La première ébauche d'une programmation est annoncée le 7 juin, mais tout reste encore dans l'expectative d'une aide financière publique. À la mi-juin, le ministre Jean-Noël Tremblay se montre « très sympathique » à l'idée, afin « de préparer l'animation culturelle du futur Grand Théâtre de Québec et de déterminer la politique culturelle de son ministère pour la région de Québec », comme le relate Jean Royer dans son article du 15 juin. Quelques jours plus tard, la Ville et le Ministère délient les cordons de leurs bourses en accordant respectivement 5 000 $ et 12 000 $ de subsides publics à l'événement naissant.

Mais ce n'est que le 17 juin qu'on rend publiques la programmation officielle et la formation d’un premier conseil d'administration. Jacques McDonald en assumera la présidence peu de temps après.
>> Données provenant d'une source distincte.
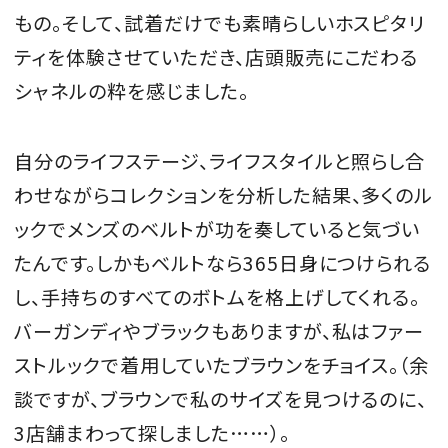
もの。そして、試着だけでも素晴らしいホスピタリ
ティを体験させていただき、店頭販売にこだわる
シャネルの粋を感じました。
自分のライフステージ、ライフスタイルと照らし合
わせながらコレクションを分析した結果、多くのル
ックでメンズのベルトが功を奏していると気づい
たんです。しかもベルトなら365日身につけられる
し、手持ちのすべてのボトムを格上げしてくれる。
バーガンディやブラックもありますが、私はファー
ストルックで着用していたブラウンをチョイス。（余
談ですが、ブラウンで私のサイズを見つけるのに、
3店舗まわって探しました……）。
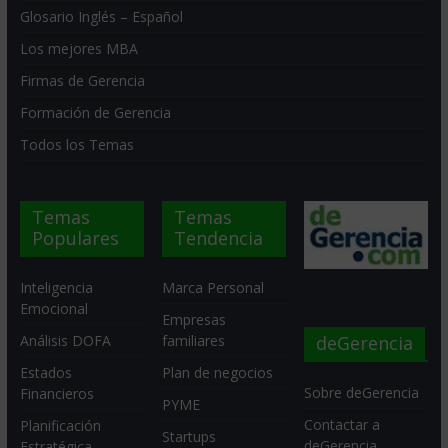
Glosario Inglés – Español
Los mejores MBA
Firmas de Gerencia
Formación de Gerencia
Todos los Temas
Temas
Temas
Populares
Tendencia
Inteligencia
Marca Personal
Emocional
Empresas
deGerencia
Análisis DOFA
familiares
Estados
Plan de negocios
Sobre deGerencia
Financieros
PYME
Contactar a
Planificación
Startups
deGerencia
Estratégica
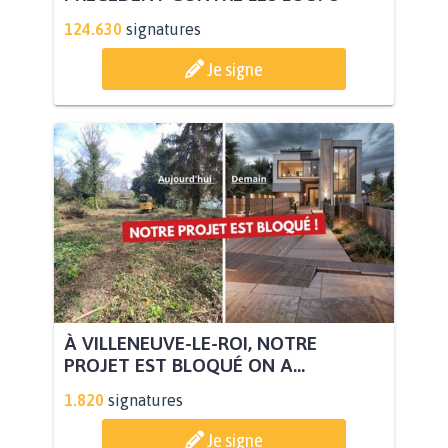
124.630
signatures
Je signe
À VILLENEUVE-LE-ROI, NOTRE
PROJET EST BLOQUÉ ON A...
1.820
signatures
Je signe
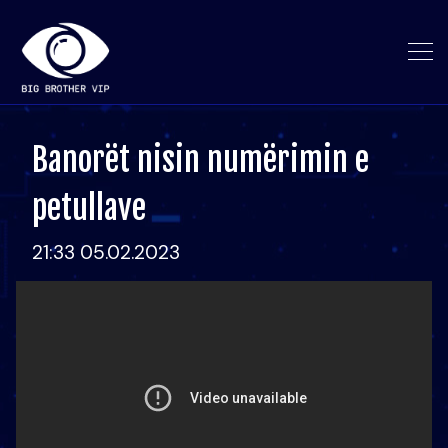
Banorët nisin numërimin e
petullave
21:33 05.02.2023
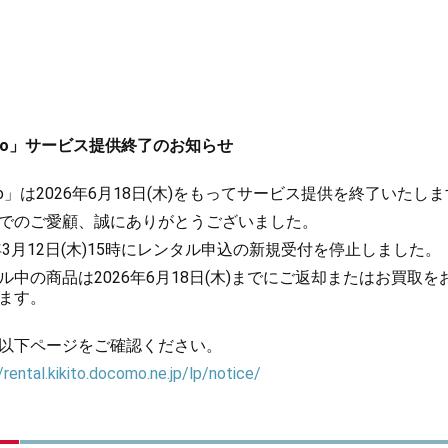
kito」サービス提供終了のお知らせ
kito」は2026年6月18日(木)をもってサービス提供を終了いたし
でのご愛顧、誠にありがとうございました。
6年3月12日(木)15時にレンタル申込の新規受付を停止しました。
ル中の商品は2026年6月18日(木)までにご返却またはお買取を
ます。
以下ページをご確認ください。
/rental.kikito.docomo.ne.jp/lp/notice/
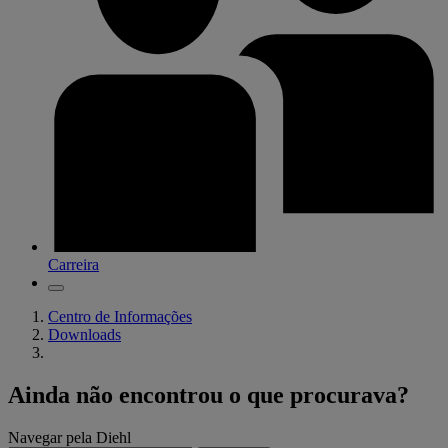
Carreira
Centro de Informações
Downloads
Ainda não encontrou o que procurava?
Navegar pela Diehl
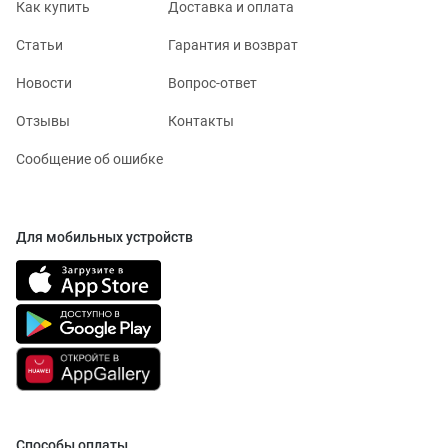
Как купить
Доставка и оплата
Статьи
Гарантия и возврат
Новости
Вопрос-ответ
Отзывы
Контакты
Сообщение об ошибке
Для мобильных устройств
Способы оплаты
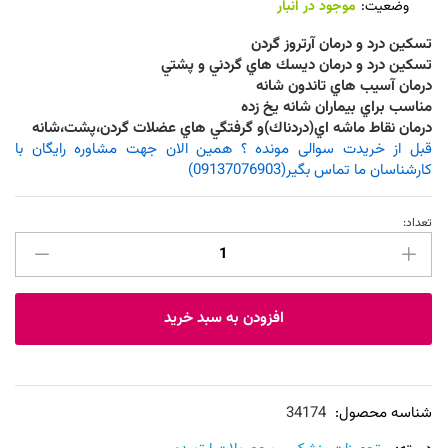
وضعیت:
موجود در انبار
تسكين درد و درمان آرتروز گردن
تسكين درد و درمان ديسك هاي گردني و پشتي
درمان آسيب هاي تاندون شانه
مناسب براي بيماران شانه يخ زده
درمان نقاط ماشه اي(دردناك)و گرفتگي هاي عضلات گردن،پشت،شانه
قبل از خریدت سوالی مونده ؟ همین الان جهت مشاوره رایگان با
کارشناسان ما تماس بگیر(09137076903)
تعداد:
شانه
بند
طبی
پنت
افزودن به سبد خرید
عدد
شناسه محصول:
34174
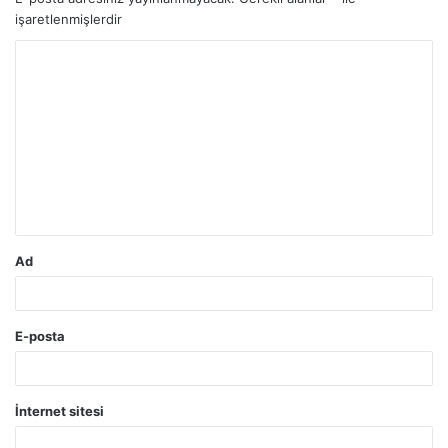
işaretlenmişlerdir
Y
o
r
u
m
*
Ad
E-posta
İnternet sitesi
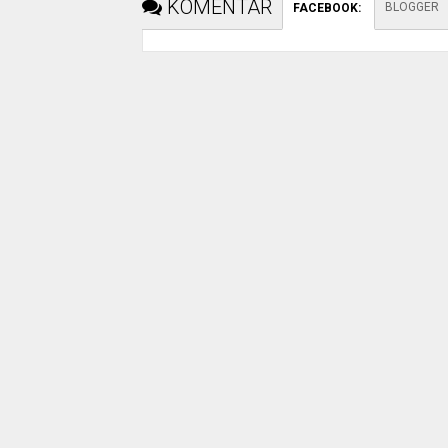
KOMENTAR
BLOGGER
FACEBOOK
:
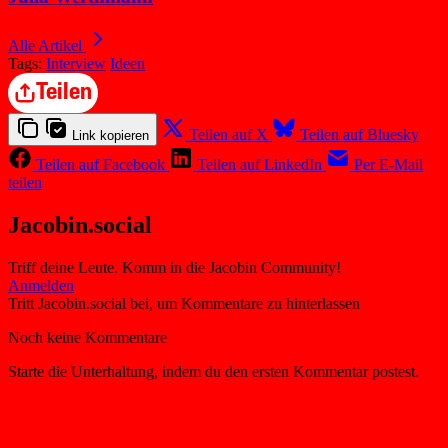
Alle Artikel
Tags:
Interview
Ideen
Teilen
Teilen auf X
Teilen auf Bluesky
Link kopieren
Teilen auf Facebook
Teilen auf LinkedIn
Per E-Mail
teilen
Jacobin.social
Triff deine Leute. Komm in die Jacobin Community!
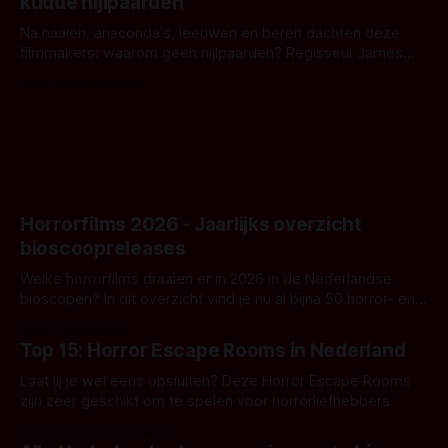
kudde nijlpaarden
waar.
Na haaien, anaconda's, leeuwen en beren dachten deze
filmmakers: waarom geen nijlpaarden? Regisseur James
Nunn doet het gewoon en aan ons om te oordelen of dat
Door Michel van Dam
goed uitpakt met Hungry of niet.
Horrorfilms 2026 - Jaarlijks overzicht
bioscoopreleases
Welke horrorfilms draaien er in 2026 in de Nederlandse
bioscopen? In dit overzicht vind je nu al bijna 50 horror- en
aanverwante films.
Door Frank Mulder
Top 15: Horror Escape Rooms in Nederland
Laat jij je wel eens opsluiten? Deze Horror Escape Rooms
zijn zeer geschikt om te spelen voor horrorliefhebbers.
Door Janita van Leeuwen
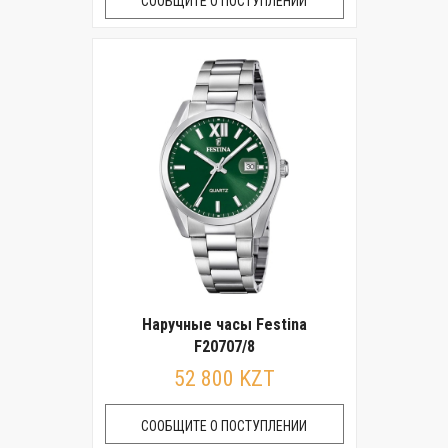
СООБЩИТЕ О ПОСТУПЛЕНИИ
Наручные часы Festina
F20707/8
52 800 KZT
СООБЩИТЕ О ПОСТУПЛЕНИИ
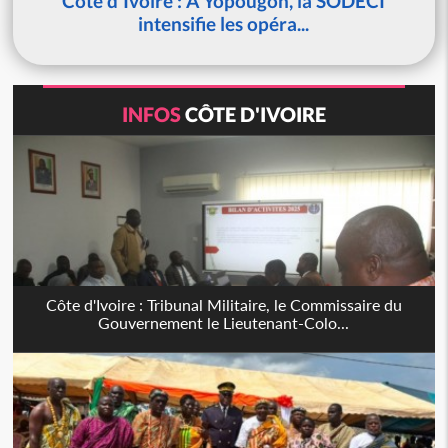
Côte d'Ivoire : À Yopougon, la SODECI
intensifie les opéra...
INFOS
CÔTE D'IVOIRE
Côte d'Ivoire : Tribunal Militaire, le Commissaire du
Gouvernement le Lieutenant-Colo...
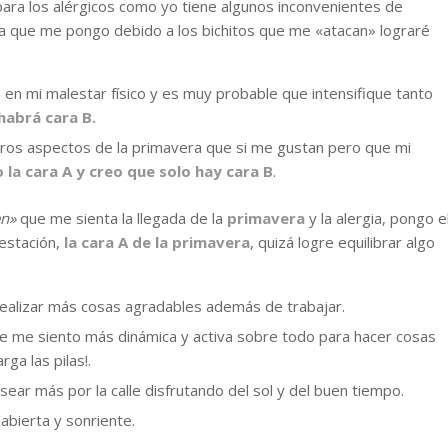
para los alérgicos como yo tiene algunos inconvenientes de
ita que me pongo debido a los bichitos que me «atacan» lograré
 en mi malestar físico y es muy probable que intensifique tanto
habrá cara B.
tros aspectos de la primavera que si me gustan pero que mi
 la cara A y creo que solo hay cara B
.
en»
que me sienta la llegada de la
primavera
y la alergia, pongo e
estación,
la cara A de la primavera
, quizá logre equilibrar algo
realizar más cosas agradables además de trabajar.
ue me siento más dinámica y activa sobre todo para hacer cosas
ga las pilas!.
ear más por la calle disfrutando del sol y del buen tiempo.
bierta y sonriente.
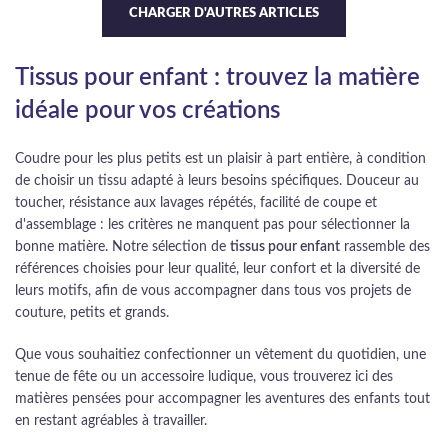
CHARGER D'AUTRES ARTICLES
Tissus pour enfant : trouvez la matière
idéale pour vos créations
Coudre pour les plus petits est un plaisir à part entière, à condition
de choisir un tissu adapté à leurs besoins spécifiques. Douceur au
toucher, résistance aux lavages répétés, facilité de coupe et
d'assemblage : les critères ne manquent pas pour sélectionner la
bonne matière. Notre sélection de
tissus pour enfant
rassemble des
références choisies pour leur qualité, leur confort et la diversité de
leurs motifs, afin de vous accompagner dans tous vos projets de
couture, petits et grands.
Que vous souhaitiez confectionner un vêtement du quotidien, une
tenue de fête ou un accessoire ludique, vous trouverez ici des
matières pensées pour accompagner les aventures des enfants tout
en restant agréables à travailler.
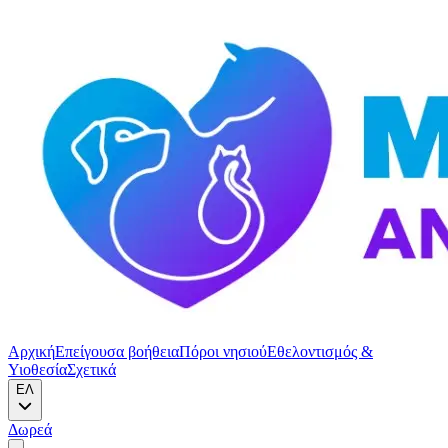
Αρχική
Επείγουσα βοήθεια
Πόροι νησιού
Εθελοντισμός &
Υιοθεσία
Σχετικά
ΕΛ
Δωρεά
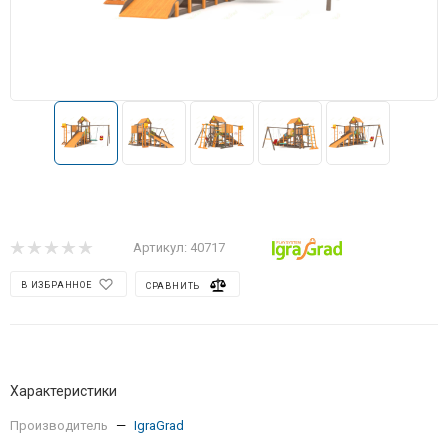
Артикул:
40717
В ИЗБРАННОЕ
СРАВНИТЬ
Характеристики
Производитель
—
IgraGrad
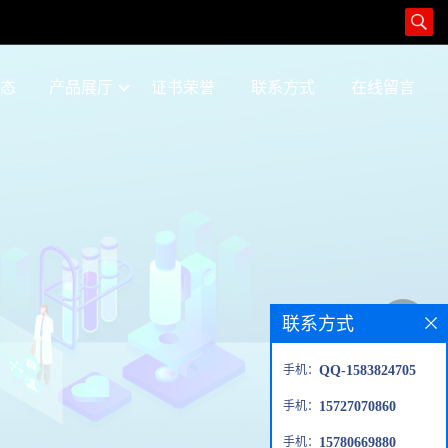
态
产品展厅
证书荣誉
联系方式
在线留言
联系方式
手机：
QQ-1583824705
手机：
15727070860
手机：
15780669880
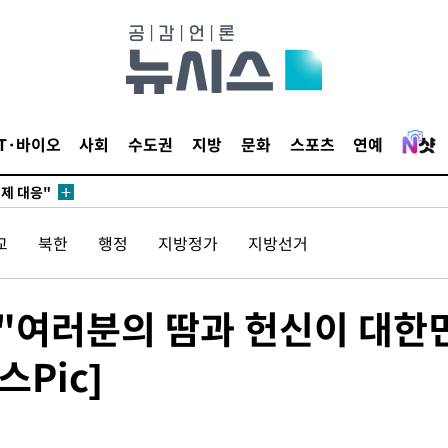
 아웃바운드
향
난지역 선포
지 못 갈
]
IT·바이오
사회
수도권
지방
문화
스포츠
연예
선제 대응"
교
북한
행정
지방정가
지방선거
쳐
 "여러분의 땀과 헌신이 대한
Pic]
기소
수…이병태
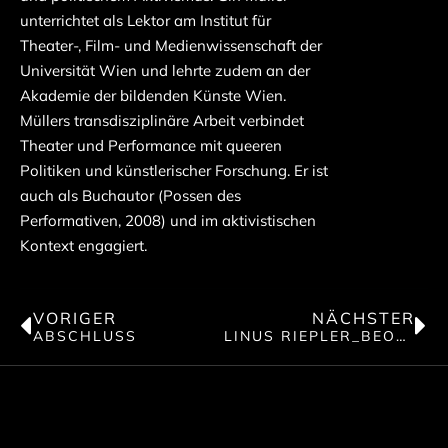
unterrichtet als Lektor am Institut für
Theater-, Film- und Medienwissenschaft der
Universität Wien und lehrte zudem an der
Akademie der bildenden Künste Wien.
Müllers transdisziplinäre Arbeit verbindet
Theater und Performance mit queeren
Politiken und künstlerischer Forschung. Er ist
auch als Buchautor (Possen des
Performativen, 2008) und im aktivistischen
Kontext engagiert.
VORIGER
NÄCHSTER
ABSCHLUSS
LINUS RIEPLER_BEOBACHTUNGSSTUBE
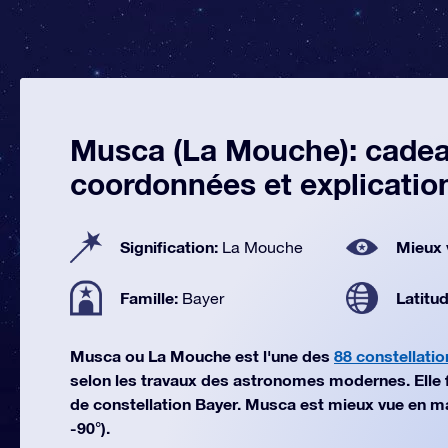
Musca (La Mouche): cadeau
coordonnées et explicatio
Signification:
Mieux 
La Mouche
Famille:
Latitu
Bayer
Musca ou La Mouche est l'une des
88 constellatio
selon les travaux des astronomes modernes. Elle fai
de constellation Bayer. Musca est mieux vue en ma
-90°).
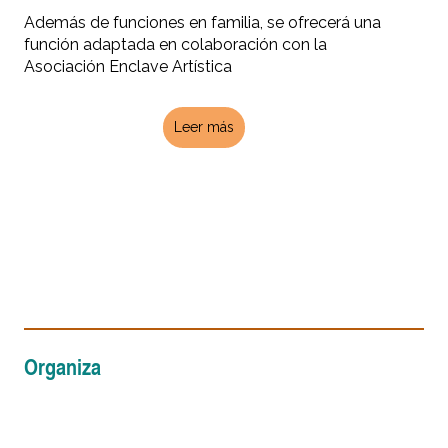
Además de funciones en familia, se ofrecerá una
función adaptada en colaboración con la
Asociación Enclave Artística
Leer más
Organiza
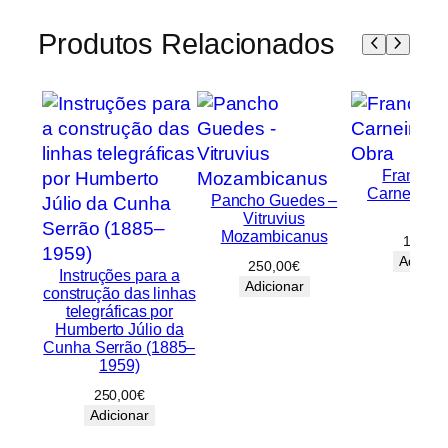
Produtos Relacionados
Francisc
Carneiro – 
Pancho Guedes –
Obra
Vitruvius
Mozambicanus
100,00
Adicion
250,00
€
Instruções para a
Adicionar
construção das linhas
telegráficas por
Humberto Júlio da
Cunha Serrão (1885–
1959)
250,00
€
Adicionar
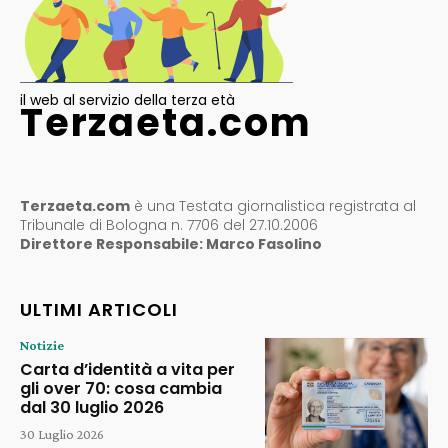
il web al servizio della terza età
Terzaeta.com
Terzaeta.com
è una Testata giornalistica registrata al
Tribunale di Bologna n. 7706 del 27.10.2006
Direttore Responsabile: Marco Fasolino
ULTIMI ARTICOLI
Notizie
Carta d’identità a vita per
gli over 70: cosa cambia
dal 30 luglio 2026
30 Luglio 2026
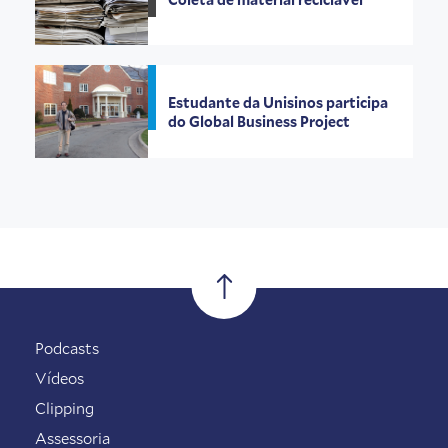
Estudante da Unisinos participa
do Global Business Project
Podcasts
Vídeos
Clipping
Assessoria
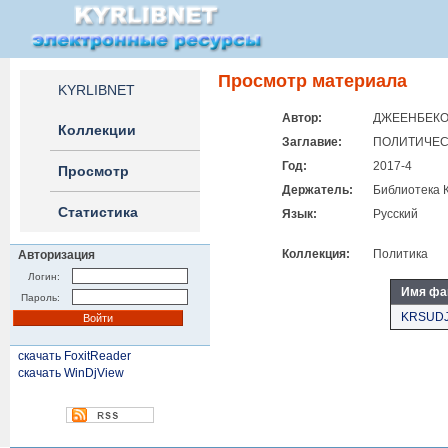
Просмотр материала
KYRLIBNET
Автор:
ДЖЕЕНБЕКОВ
Коллекции
Заглавие:
ПОЛИТИЧЕС
Год:
2017-4
Просмотр
Держатель:
Библиотека 
Статистика
Язык:
Русский
Коллекция:
Политика
Авторизация
Логин:
Имя фа
Пароль:
KRSUDJ
скачать FoxitReader
скачать WinDjView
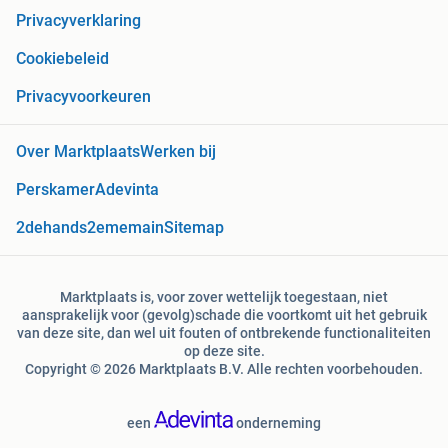
Privacyverklaring
Cookiebeleid
Privacyvoorkeuren
Over Marktplaats
Werken bij
Perskamer
Adevinta
2dehands
2ememain
Sitemap
Marktplaats is, voor zover wettelijk toegestaan, niet
aansprakelijk voor (gevolg)schade die voortkomt uit het gebruik
van deze site, dan wel uit fouten of ontbrekende functionaliteiten
op deze site.
Copyright © 2026 Marktplaats B.V. Alle rechten voorbehouden.
een
onderneming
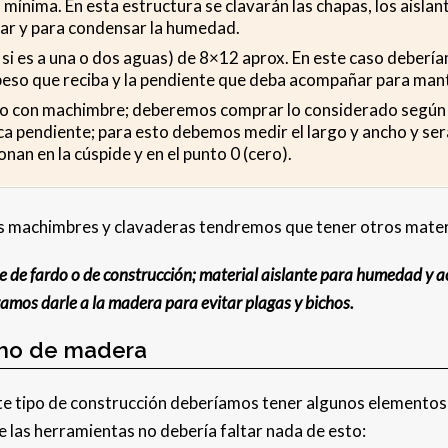
a mínima. En esta estructura se clavarán las chapas, los aisl
zar y para condensar la humedad.
 y si es a una o dos aguas) de 8×12 aprox. En este caso deber
l peso que reciba y la pendiente que deba acompañar para man
 o con machimbre; deberemos comprar lo considerado según e
ca pendiente; para esto debemos medir el largo y ancho y será
nan en la cúspide y en el punto 0 (cero).
s machimbres y clavaderas tendremos que tener otros mater
 de fardo o de construcción; material aislante para humedad y acú
amos darle a la madera para evitar plagas y bichos.
cho de madera
te tipo de construcción deberíamos tener algunos elementos 
e las herramientas no debería faltar nada de esto:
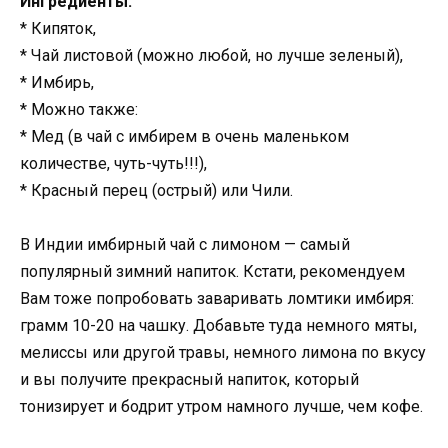
Ингредиенты:
* Кипяток,
* Чай листовой (можно любой, но лучше зеленый),
* Имбирь,
* Можно также:
* Мед (в чай с имбирем в очень маленьком
количестве, чуть-чуть!!!),
* Красный перец (острый) или Чили.
В Индии имбирный чай с лимоном — самый
популярный зимний напиток. Кстати, рекомендуем
Вам тоже попробовать заваривать ломтики имбиря:
грамм 10-20 на чашку. Добавьте туда немного мяты,
мелиссы или другой травы, немного лимона по вкусу
и вы получите прекрасный напиток, который
тонизирует и бодрит утром намного лучше, чем кофе.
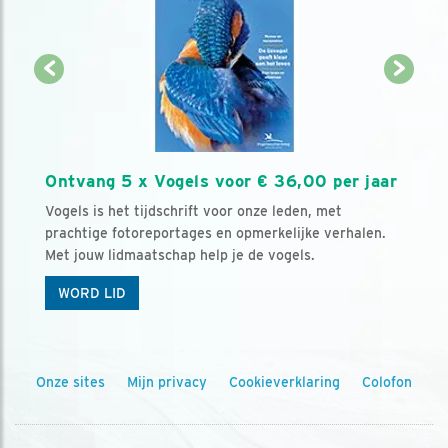
Ontvang 5 x Vogels voor € 36,00 per jaar
Vogels is het tijdschrift voor onze leden, met
prachtige fotoreportages en opmerkelijke verhalen.
Met jouw lidmaatschap help je de vogels.
WORD LID
Onze sites
Mijn privacy
Cookieverklaring
Colofon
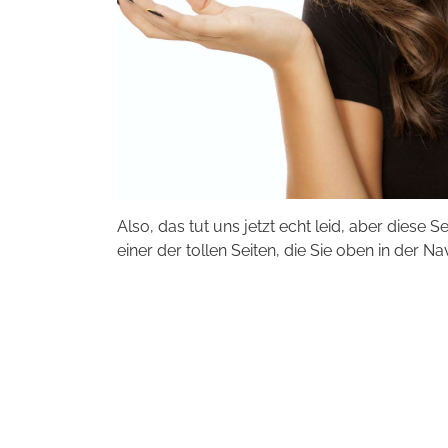
Also, das tut uns jetzt echt leid, aber diese S
einer der tollen Seiten, die Sie oben in der Na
Le soir du 28 juin 1968, on inaugure enfin cette première édition du Festival d'été de Québec, au Palais Montcalm et à l'Institut canadien puisque la température ne permet pas de présenter les spectacles prévus ce soir-là à l'extérieur dans la Cour du Séminaire, les jardins de l'Hôtel de Ville, à la Place d'Youville, à la Place d'Armes, au Parc des Gouverneurs et au monument de Monseigneur Taschereau. Ses activités se poursuivent jusqu'au 17 juillet avec une fréquentation au-delà des espérances. Plus de 50 spectacles sont présentés dans ces différents sites en 19 jours effervescents. La population est emballée.

Les dés sont lancés et l'histoire démontre la pertinence de la démarche visionnaire de ces «sept jeunes fous». Une vision dont l'évolution consistait alors à développer, au fil des années, chacune des cellules de la manifestation d'origine pour occuper l'espace culturel de la ville du début à la fin de l'été, période où l'essentiel de l'activité artistique ne reposait à l'époque que sur les théâtres d'été. Les différentes administrations du Festival d'été international de Québec ont graduellement défini leurs orientations, délaissant l'aspect généraliste instauré au départ pour se concentrer dans des niches plus spécifiques de programmation. Mais l'activité artistique sait profiter de ses ressources. Sont donc nés depuis, dans la région de Québec dans des entités autonomes, le Festival international du Domaine Forget, la Quinzaine internationale de théâtre et le Carrefour international de théâtre de Québec, le Festival Opéra de Québec, le Festival international de jazz de Québec, le Festival de cinéma de la ville de Québec, la Manif d'art, le Mois Multi, Québec en toutes lettres, l’International des musiques sacrées, les Fêtes de la Nouvelle-France, etc. pour faire de la ville la capitale culturelle mondiale qu'elle est devenue.

Le reste du Québec ne tarde pas à emboîter le pas avec ses innombrables festivals tant urbains que régionaux.